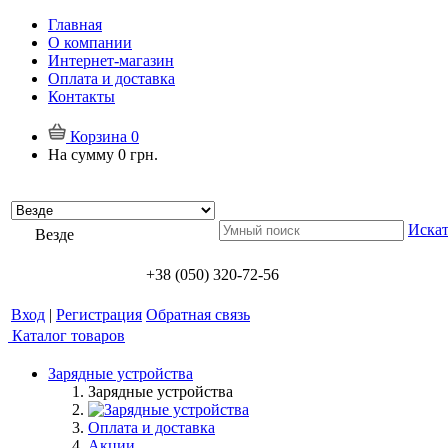
Главная
О компании
Интернет-магазин
Оплата и доставка
Контакты
Корзина
0
На сумму
0 грн.
Искат
Везде
+38 (050) 320-72-56
Вход
|
Регистрация
Обратная связь
Каталог товаров
Зарядные устройства
Зарядные устройства
Оплата и доставка
Акции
##############################
Give every entry again as it is, dropping its pictures.

◆ WRITTEN SOLUTION:
Главная
О компании
Интернет-магазин
Оплата и доставка
Контакты
Корзина
0
На сумму
0 грн.
Искат
Везде
+38 (050) 320-72-56
Вход
|
Регистрация
Обратная связь
Каталог товаров
Зарядные устройства
Зарядные устройства
Оплата и доставка
Акции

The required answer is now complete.